The Campus is designed to accommodate children from Crèche through to Secondary School. It is newly designed and renovated, with outdoor recreational areas and an adjoining sports field.

== Academics ==

KSI Morges teaches children between the ages of 3 and 12 years of age, equivalent up to Swiss P4 / UK Year 5 / US Grade 6.

Children from ages 3–5 years old (Kindergarten) are taught the International Primary Curriculum for the Early Years (IPC), which uses play as an essential part of each child’s academic and social development and fits perfectly with the KSI ethos.

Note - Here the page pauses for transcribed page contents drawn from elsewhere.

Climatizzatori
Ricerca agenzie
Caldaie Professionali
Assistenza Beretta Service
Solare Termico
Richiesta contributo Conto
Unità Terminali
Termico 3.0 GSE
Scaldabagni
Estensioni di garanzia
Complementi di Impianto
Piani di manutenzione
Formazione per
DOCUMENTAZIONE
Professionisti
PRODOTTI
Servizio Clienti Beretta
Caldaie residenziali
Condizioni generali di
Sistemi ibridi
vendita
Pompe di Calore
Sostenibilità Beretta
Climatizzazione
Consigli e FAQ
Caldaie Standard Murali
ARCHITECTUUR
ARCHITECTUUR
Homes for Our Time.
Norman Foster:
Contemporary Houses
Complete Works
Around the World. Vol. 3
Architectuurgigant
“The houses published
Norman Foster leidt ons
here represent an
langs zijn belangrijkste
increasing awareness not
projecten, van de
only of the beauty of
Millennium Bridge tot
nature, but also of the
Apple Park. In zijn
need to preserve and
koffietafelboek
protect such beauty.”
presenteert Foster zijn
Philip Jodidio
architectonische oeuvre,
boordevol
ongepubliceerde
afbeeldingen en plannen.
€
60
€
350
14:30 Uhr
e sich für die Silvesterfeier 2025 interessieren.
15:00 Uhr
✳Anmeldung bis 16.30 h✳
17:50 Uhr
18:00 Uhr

Children progressing onwards through Grades 1 to 5 (Primary School, ages 5–11) study the International Primary Curriculum (IPC) to encourage learning through a variety of engaging, stimulating activities based on themes encountered throughout the school year.

== Language programmes ==

There are strong English and French programmes at KSI Morges. While the principle language of instruction is English, French is taught at different levels up to a mother tongue standard, as appropriate. The individual approach of teaching at different levels allows for a thorough understanding of the local language, supporting the integration of all students into the local community.

== School life ==

KSI Morges has an active school life, outside of standard classroom activities. There’s an extensive range of extracurricular activities, with external specialists brought in to provide tuition and coaching in ballet, individual piano and violin lessons, martial arts and soccer training.

KSI Morges also has childcare and transport provisions, and an active Parents’ Network that supports the school community in many ways on a voluntary basis.

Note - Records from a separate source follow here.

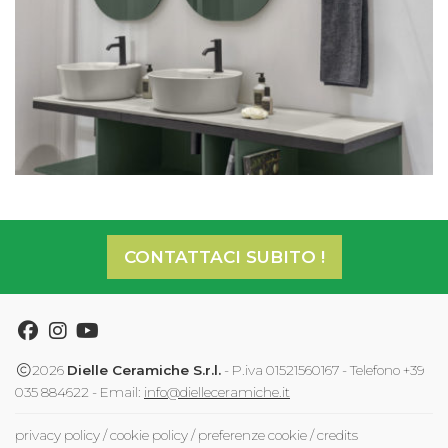
CONTATTACI SUBITO !
Facebook
Instagram
Youtube
2026
Dielle Ceramiche S.r.l.
- P.iva 01521560167 - Telefono +39
035 884622 - Email:
info@dielleceramiche.it
privacy policy
/
cookie policy
/
preferenze cookie
/
credits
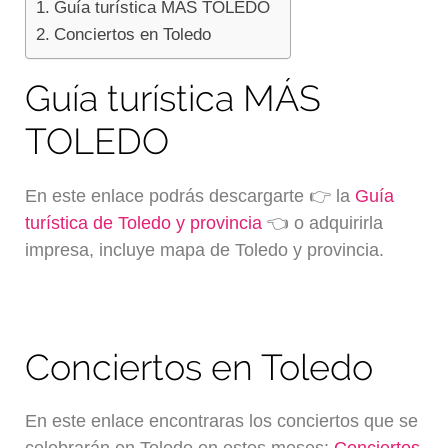
Guía turística MÁS TOLEDO
Conciertos en Toledo
Guía turística MÁS
TOLEDO
En este enlace podrás descargarte 👉 la
Guía
turística de Toledo y provincia
👈 o adquirirla
impresa, incluye mapa de Toledo y provincia.
Conciertos en Toledo
En este enlace encontraras los conciertos que se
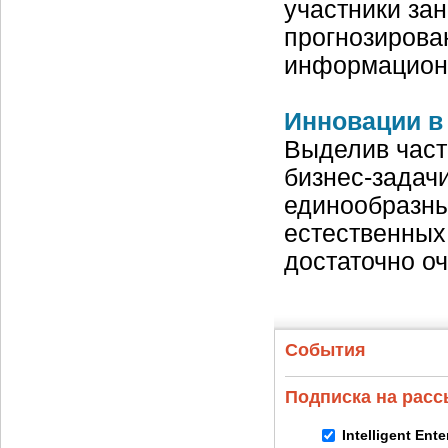
участники за
прогнозирова
информационн
Инновации в 
Выделив част
бизнес-задач
единообразны
естественных 
достаточно о
События
Подписка на рас
Intelligent Ent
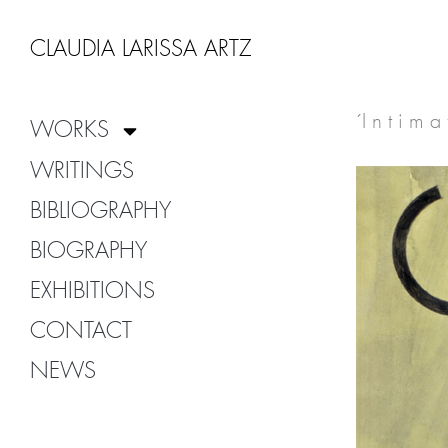
Zum
Inhalt
CLAUDIA LARISSA ARTZ
springen
´I n t i m 
WORKS
WRITINGS
BIBLIOGRAPHY
BIOGRAPHY
EXHIBITIONS
CONTACT
NEWS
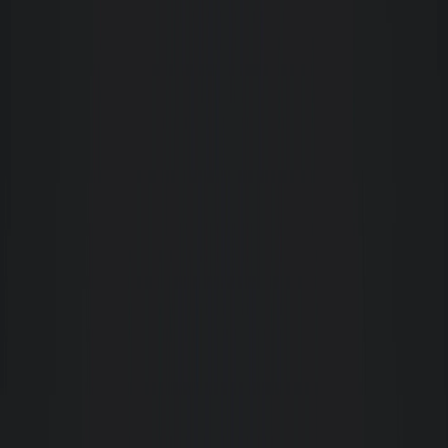
Minha experiência com esta empresa está agradabilíssima, desde o início
são prestativos e extremamente profissionais. Vale ressaltar o atendimento e
profissionalismo da Patrícia, onde encontrei confiança e admiração. Jenifer
a gerente tem meus parabéns em conjunto com os demais corretores,
citando Alisson e Fabrício
Sergio Mello
Só elogios para a imobiliária na pessoa da corretora Mariana na fase de
busca do imóvel. Estava buscando em mais de 10 imobiliárias
simultaneamente e a Mariana fez toda a diferença para a Giacomelli. Não
teve nem comparação com outras em termos de agilidade nas respostas,
simpatia e muita, mas muita boa vontade para com o cliente. Parabéns!!!
T
Tales Daros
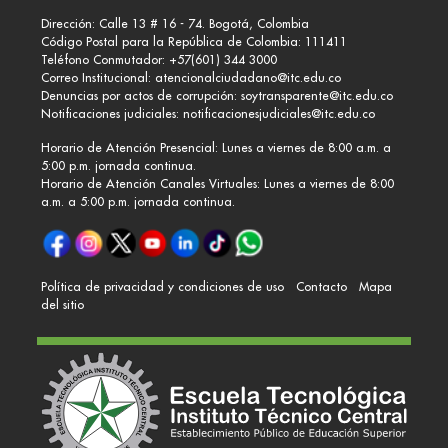
Dirección: Calle 13 # 16 - 74. Bogotá, Colombia
Código Postal para la República de Colombia: 111411
Teléfono Conmutador: +57(601) 344 3000
Correo Institucional:
atencionalciudadano@itc.edu.co
Denuncias por actos de corrupción:
soytransparente@itc.edu.co
Notificaciones judiciales:
notificacionesjudiciales@itc.edu.co
Horario de Atención Presencial: Lunes a viernes de 8:00 a.m. a
5:00 p.m. jornada continua.
Horario de Atención Canales Virtuales: Lunes a viernes de 8:00
a.m. a 5:00 p.m. jornada continua.
Política de privacidad y condiciones de uso
Contacto
Mapa
del sitio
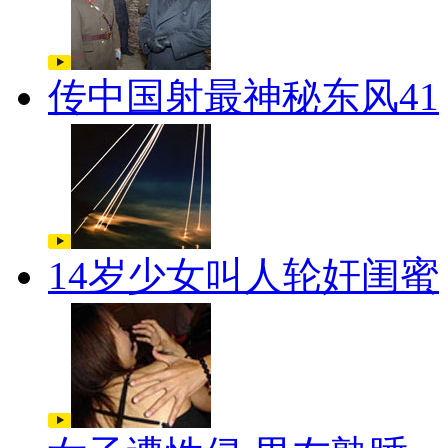
传中国射最神秘东风41
14岁少女叫人轮奸闺蜜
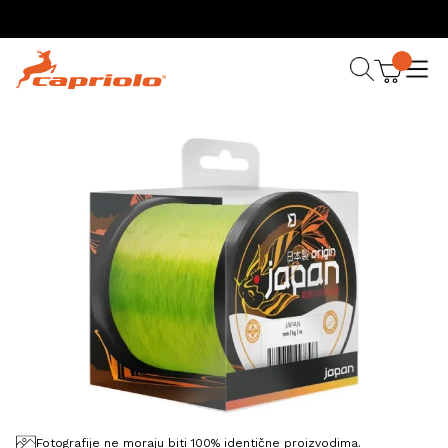
Fotografije ne moraju biti 100% identične proizvodima.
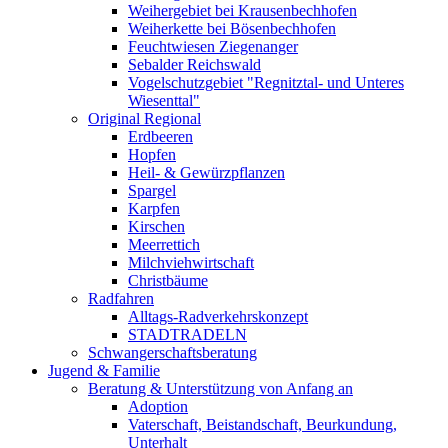
Weihergebiet bei Krausenbechhofen
Weiherkette bei Bösenbechhofen
Feuchtwiesen Ziegenanger
Sebalder Reichswald
Vogelschutzgebiet "Regnitztal- und Unteres
Wiesenttal"
Original Regional
Erdbeeren
Hopfen
Heil- & Gewürzpflanzen
Spargel
Karpfen
Kirschen
Meerrettich
Milchviehwirtschaft
Christbäume
Radfahren
Alltags-Radverkehrskonzept
STADTRADELN
Schwangerschaftsberatung
Jugend & Familie
Beratung & Unterstützung von Anfang an
Adoption
Vaterschaft, Beistandschaft, Beurkundung,
Unterhalt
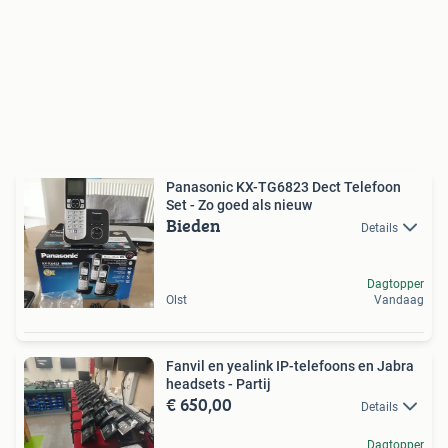
Panasonic KX-TG6823 Dect Telefoon
Set - Zo goed als nieuw
Bieden
Details
Dagtopper
Olst
Vandaag
Fanvil en yealink IP-telefoons en Jabra
headsets - Partij
€ 650,00
Details
Dagtopper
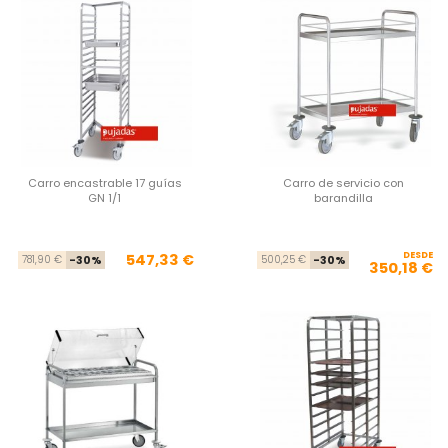
Carro encastrable 17 guías
Carro de servicio con
GN 1/1
barandilla
Precio base
Precio
DESDE
Pre
Pre
547,33 €
781,90 €
-30%
500,25 €
-30%
350,18 €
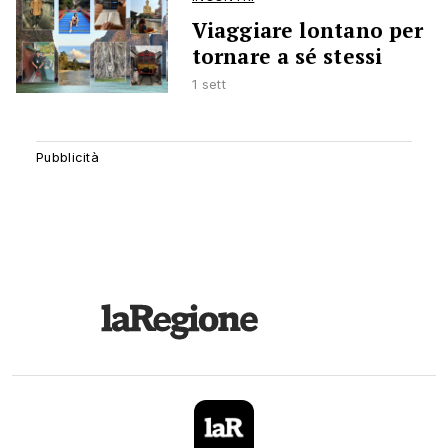
Viaggiare lontano per
tornare a sé stessi
1 sett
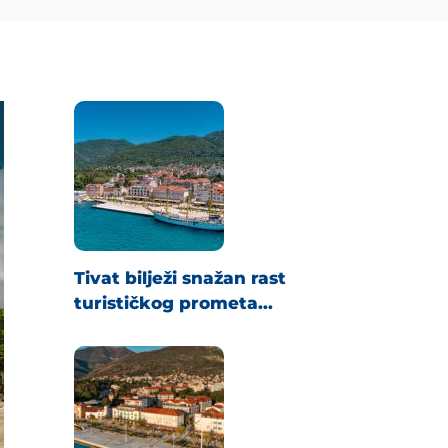
Tivat bilježi snažan rast
turističkog prometa...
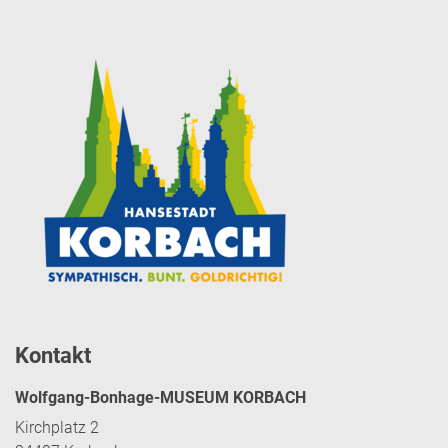
Kontakt
Wolfgang-Bonhage-MUSEUM KORBACH
Kirchplatz 2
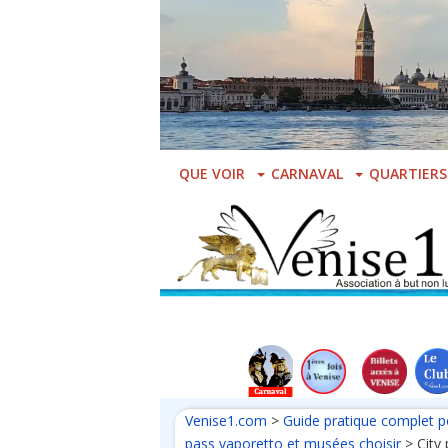
Skip
to
main
content
QUE VOIR
CARNAVAL
QUARTIERS
Venise1.com
>
Guide pratique complet p
pass vaporetto et musées choisir
>
City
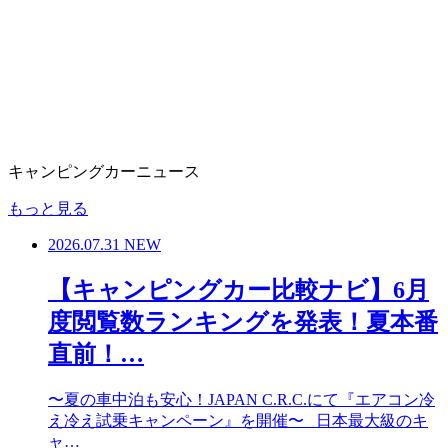
キャンピングカーニュース
もっと見る
2026.07.31
NEW
【キャンピングカー比較ナビ】6月
度閲覧数ランキングを発表！夏本番
直前！…
〜夏の車中泊も安心！JAPAN C.R.C.にて『エアコン冷
え冷え試乗キャンペーン』を開催〜 日本最大級のキ
ャ…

The primary aim of the Parents’ Network is to support new families settling into their new environment and to bring together families of diverse cultures and languages through different school activities and events. The members of the Parents' Network are actively involved in a variety of school activities and sports, as well as preparing for cultural events and festivals. They organise a range of events such as family picnics, the Easter Egg Hunt, and contribute significantly towards school initiatives such as its annual Book Week.